▶ [HOW TO COMPLETE THIS TASK] Work out how many lines of the data contain "total" and reply with that number alone.

Bounding box prediction data
• • •

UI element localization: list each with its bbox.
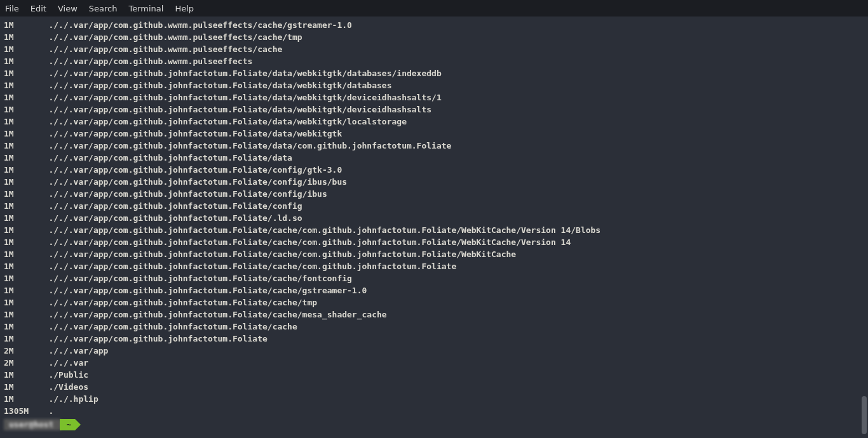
terminal-viewport[interactable]: 1M././.var/app/com.github.wwmm.pulseeffe… [0, 17, 868, 438]
size-value: 1M [4, 296, 48, 309]
path-value: ././.var/app/com.github.johnfactotum.Fol… [48, 334, 267, 343]
prompt-line: user@host ~ [4, 418, 864, 431]
path-value: ././.var/app/com.github.johnfactotum.Fol… [48, 298, 317, 307]
output-row: 1M././.var/app/com.github.johnfactotum.F… [4, 284, 864, 296]
size-value: 1M [4, 164, 48, 176]
size-value: 1M [4, 212, 48, 224]
size-value: 1M [4, 333, 48, 345]
size-value: 1M [4, 140, 48, 152]
menu-edit[interactable]: Edit [31, 4, 46, 13]
path-value: ././.var/app/com.github.johnfactotum.Fol… [48, 237, 571, 247]
output-row: 1M././.var/app/com.github.johnfactotum.F… [4, 212, 864, 224]
output-row: 1M././.var/app/com.github.wwmm.pulseeffe… [4, 43, 864, 55]
path-value: . [48, 406, 53, 416]
output-row: 1M././.var/app/com.github.wwmm.pulseeffe… [4, 55, 864, 67]
size-value: 1M [4, 200, 48, 212]
menu-view[interactable]: View [58, 4, 78, 13]
output-row: 1M./Public [4, 369, 864, 381]
path-value: ././.var/app/com.github.johnfactotum.Fol… [48, 165, 342, 175]
menu-search[interactable]: Search [89, 4, 118, 13]
size-value: 1M [4, 43, 48, 55]
size-value: 1M [4, 79, 48, 91]
terminal-output: 1M././.var/app/com.github.wwmm.pulseeffe… [4, 19, 864, 417]
menu-help[interactable]: Help [175, 4, 194, 13]
size-value: 1M [4, 128, 48, 140]
path-value: ././.var/app/com.github.johnfactotum.Fol… [48, 129, 342, 138]
output-row: 1M././.var/app/com.github.johnfactotum.F… [4, 128, 864, 140]
path-value: ././.var/app/com.github.johnfactotum.Fol… [48, 189, 327, 199]
size-value: 1M [4, 260, 48, 272]
path-value: ././.var [48, 358, 88, 368]
size-value: 1M [4, 321, 48, 333]
output-row: 1M././.var/app/com.github.johnfactotum.F… [4, 103, 864, 116]
scrollbar-thumb[interactable] [862, 396, 867, 434]
output-row: 1M././.var/app/com.github.wwmm.pulseeffe… [4, 19, 864, 31]
output-row: 2M././.var [4, 357, 864, 369]
path-value: ./Videos [48, 382, 88, 392]
path-value: ././.var/app/com.github.johnfactotum.Fol… [48, 213, 302, 223]
output-row: 2M././.var/app [4, 345, 864, 357]
path-value: ./Public [48, 370, 88, 380]
output-row: 1M././.var/app/com.github.johnfactotum.F… [4, 152, 864, 164]
path-value: ././.var/app/com.github.johnfactotum.Fol… [48, 177, 347, 187]
output-row: 1M././.var/app/com.github.johnfactotum.F… [4, 200, 864, 212]
size-value: 1M [4, 31, 48, 43]
output-row: 1M././.hplip [4, 393, 864, 405]
size-value: 1M [4, 103, 48, 116]
output-row: 1M././.var/app/com.github.johnfactotum.F… [4, 296, 864, 309]
path-value: ././.var/app/com.github.johnfactotum.Fol… [48, 225, 600, 235]
size-value: 1M [4, 309, 48, 321]
output-row: 1M././.var/app/com.github.johnfactotum.F… [4, 224, 864, 236]
path-value: ././.var/app/com.github.wwmm.pulseeffect… [48, 56, 252, 66]
path-value: ././.hplip [48, 394, 98, 404]
size-value: 1M [4, 55, 48, 67]
path-value: ././.var/app/com.github.johnfactotum.Fol… [48, 286, 367, 295]
output-row: 1M././.var/app/com.github.johnfactotum.F… [4, 248, 864, 260]
output-row: 1M././.var/app/com.github.wwmm.pulseeffe… [4, 31, 864, 43]
size-value: 1M [4, 272, 48, 284]
size-value: 2M [4, 345, 48, 357]
output-row: 1M././.var/app/com.github.johnfactotum.F… [4, 164, 864, 176]
size-value: 1M [4, 188, 48, 200]
output-row: 1M././.var/app/com.github.johnfactotum.F… [4, 272, 864, 284]
output-row: 1M././.var/app/com.github.johnfactotum.F… [4, 91, 864, 103]
path-value: ././.var/app/com.github.johnfactotum.Fol… [48, 105, 431, 114]
output-row: 1M././.var/app/com.github.johnfactotum.F… [4, 176, 864, 188]
menubar: File Edit View Search Terminal Help [0, 0, 868, 17]
output-row: 1M././.var/app/com.github.johnfactotum.F… [4, 309, 864, 321]
output-row: 1M././.var/app/com.github.johnfactotum.F… [4, 236, 864, 248]
path-value: ././.var/app/com.github.wwmm.pulseeffect… [48, 20, 351, 30]
size-value: 1M [4, 369, 48, 381]
output-row: 1M././.var/app/com.github.johnfactotum.F… [4, 260, 864, 272]
output-row: 1M././.var/app/com.github.johnfactotum.F… [4, 116, 864, 128]
size-value: 1M [4, 91, 48, 103]
path-value: ././.var/app/com.github.johnfactotum.Fol… [48, 322, 297, 331]
size-value: 1M [4, 67, 48, 79]
output-row: 1M././.var/app/com.github.johnfactotum.F… [4, 333, 864, 345]
path-value: ././.var/app/com.github.wwmm.pulseeffect… [48, 32, 302, 42]
path-value: ././.var/app [48, 346, 108, 355]
command-input[interactable] [85, 419, 864, 430]
scrollbar-track[interactable] [860, 17, 867, 438]
size-value: 1M [4, 176, 48, 188]
size-value: 2M [4, 357, 48, 369]
path-value: ././.var/app/com.github.johnfactotum.Fol… [48, 69, 441, 78]
size-value: 1M [4, 284, 48, 296]
path-value: ././.var/app/com.github.johnfactotum.Fol… [48, 274, 351, 283]
output-row: 1M././.var/app/com.github.johnfactotum.F… [4, 188, 864, 200]
size-value: 1M [4, 236, 48, 248]
size-value: 1M [4, 224, 48, 236]
path-value: ././.var/app/com.github.johnfactotum.Fol… [48, 153, 292, 163]
path-value: ././.var/app/com.github.johnfactotum.Fol… [48, 249, 516, 259]
output-row: 1M././.var/app/com.github.johnfactotum.F… [4, 140, 864, 152]
path-value: ././.var/app/com.github.johnfactotum.Fol… [48, 93, 441, 102]
size-value: 1M [4, 116, 48, 128]
path-value: ././.var/app/com.github.johnfactotum.Fol… [48, 262, 456, 271]
size-value: 1M [4, 248, 48, 260]
output-row: 1M././.var/app/com.github.johnfactotum.F… [4, 321, 864, 333]
size-value: 1M [4, 152, 48, 164]
prompt-host-segment: user@host [4, 419, 60, 430]
menu-file[interactable]: File [5, 4, 19, 13]
path-value: ././.var/app/com.github.johnfactotum.Fol… [48, 141, 451, 150]
menu-terminal[interactable]: Terminal [128, 4, 163, 13]
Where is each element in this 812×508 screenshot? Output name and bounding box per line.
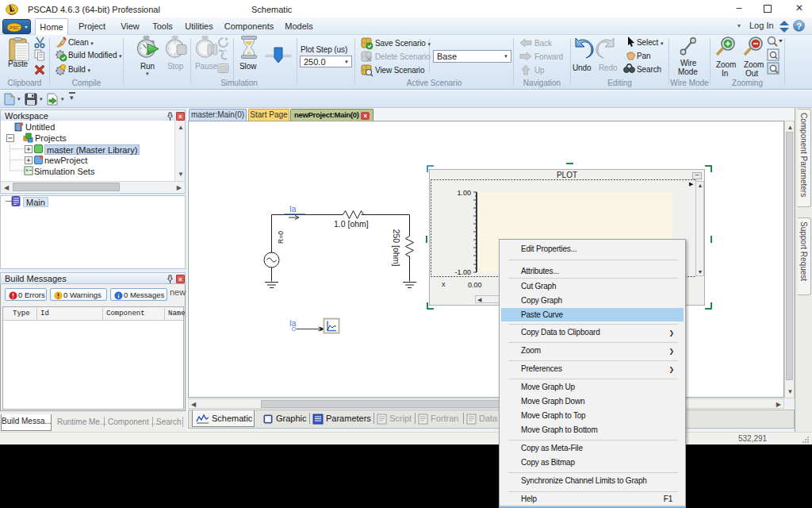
svg-text:1.0 [ohm]: 1.0 [ohm] bbox=[334, 219, 369, 229]
svg-text:250 [ohm]: 250 [ohm] bbox=[392, 229, 401, 267]
svg-text:PSC: PSC bbox=[10, 25, 20, 30]
svg-text:R=0: R=0 bbox=[277, 231, 285, 244]
svg-text:Ia: Ia bbox=[289, 205, 297, 214]
svg-text:Ia: Ia bbox=[289, 319, 297, 328]
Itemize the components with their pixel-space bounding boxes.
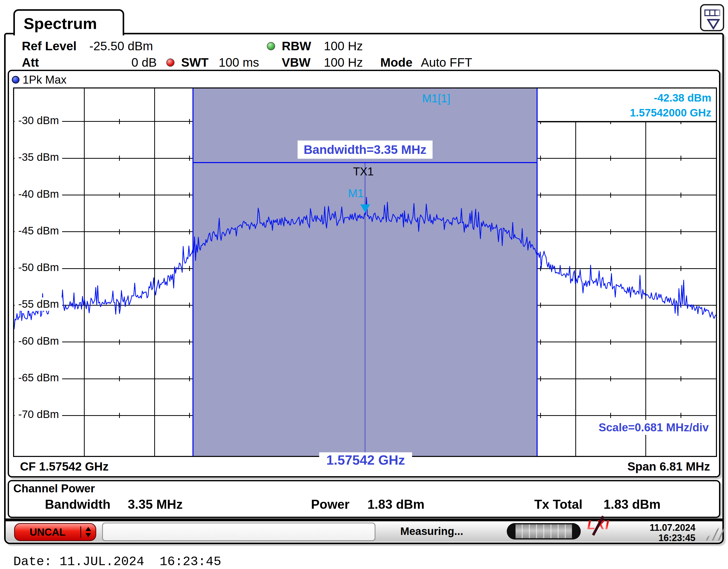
y-axis-label: -45 dBm: [15, 224, 62, 238]
status-message-field[interactable]: [102, 523, 375, 541]
tab-spectrum-label: Spectrum: [15, 11, 123, 33]
status-datetime: 11.07.2024 16:23:45: [624, 523, 695, 543]
rbw-value[interactable]: 100 Hz: [324, 39, 363, 53]
center-frequency-field[interactable]: CF 1.57542 GHz: [20, 459, 109, 473]
marker-m1-header: M1[1]: [422, 92, 450, 105]
marker-m1-arrow-icon[interactable]: [360, 204, 370, 213]
window-layout-menu-button[interactable]: [700, 4, 724, 31]
mode-label: Mode: [380, 56, 412, 69]
uncal-label: UNCAL: [15, 526, 80, 538]
tab-spectrum[interactable]: Spectrum: [13, 9, 124, 35]
att-label: Att: [22, 56, 39, 69]
progress-segments: [516, 524, 572, 538]
ref-level-field[interactable]: Ref Level: [22, 39, 76, 53]
uncal-stepper[interactable]: [81, 527, 95, 537]
arrow-up-icon: [85, 527, 91, 531]
tx1-channel-label: TX1: [353, 165, 374, 178]
trace1-label: 1Pk Max: [23, 73, 66, 86]
ref-level-label: Ref Level: [22, 39, 76, 53]
y-axis-label: -60 dBm: [15, 334, 62, 348]
rbw-status-dot: [267, 42, 275, 50]
y-axis-label: -50 dBm: [15, 261, 62, 274]
vbw-value[interactable]: 100 Hz: [324, 55, 363, 70]
cp-bandwidth-label: Bandwidth: [45, 497, 111, 512]
swt-field[interactable]: SWT: [181, 55, 209, 70]
rbw-label: RBW: [282, 39, 311, 53]
lxi-status-icon[interactable]: LXI: [587, 517, 609, 534]
cp-power-value: 1.83 dBm: [367, 497, 424, 512]
rbw-field[interactable]: RBW: [282, 39, 311, 53]
swt-value[interactable]: 100 ms: [219, 55, 259, 70]
trace-legend[interactable]: 1Pk Max: [12, 73, 66, 86]
y-axis-label: -55 dBm: [15, 297, 62, 311]
cp-tx-total-label: Tx Total: [534, 497, 583, 512]
y-axis-label: -35 dBm: [15, 151, 62, 164]
cp-tx-total-value: 1.83 dBm: [604, 497, 661, 512]
cp-power-label: Power: [311, 497, 350, 512]
y-axis-label: -70 dBm: [15, 408, 62, 421]
measurement-progress-bar: [507, 523, 581, 539]
y-axis-label: -40 dBm: [15, 188, 62, 201]
trace1-color-dot: [12, 76, 20, 84]
channel-power-title: Channel Power: [13, 482, 95, 495]
status-date-text: 11.07.2024: [624, 523, 695, 533]
scale-annotation: Scale=0.681 MHz/div: [596, 420, 712, 435]
arrow-down-icon: [85, 533, 91, 537]
marker-readout-box[interactable]: -42.38 dBm 1.57542000 GHz: [538, 89, 716, 122]
chevron-down-icon: [707, 19, 720, 30]
uncal-button[interactable]: UNCAL: [14, 523, 96, 541]
statusbar-separator: [6, 518, 722, 521]
grid-icon: [704, 9, 720, 16]
y-axis-label: -65 dBm: [15, 371, 62, 384]
att-value[interactable]: 0 dB: [131, 55, 157, 70]
vbw-field[interactable]: VBW: [282, 55, 310, 70]
measuring-status-text: Measuring...: [400, 525, 463, 537]
page-date-line: Date: 11.JUL.2024 16:23:45: [13, 554, 221, 569]
bandwidth-annotation[interactable]: Bandwidth=3.35 MHz: [297, 141, 433, 159]
marker-m1-frequency: 1.57542000 GHz: [538, 105, 711, 120]
att-field[interactable]: Att: [22, 55, 39, 70]
status-time-text: 16:23:45: [624, 533, 695, 543]
span-field[interactable]: Span 6.81 MHz: [627, 459, 710, 473]
mode-value[interactable]: Auto FFT: [421, 55, 472, 70]
cp-bandwidth-value: 3.35 MHz: [128, 497, 183, 512]
swt-status-dot: [166, 58, 174, 67]
spectrum-grid: M1[1] Bandwidth=3.35 MHz TX1 M1 -42.38 d…: [13, 87, 717, 457]
y-axis-label: -30 dBm: [15, 114, 62, 127]
marker-m1-level: -42.38 dBm: [538, 91, 711, 105]
mode-field[interactable]: Mode: [380, 55, 412, 70]
marker-m1-symbol: M1: [348, 187, 364, 200]
swt-label: SWT: [181, 56, 209, 69]
vbw-label: VBW: [282, 56, 310, 69]
ref-level-value[interactable]: -25.50 dBm: [89, 39, 153, 53]
marker-frequency-label: 1.57542 GHz: [319, 452, 412, 468]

• • •

▶ [SOLUTION TO THIS PROBLEM] 2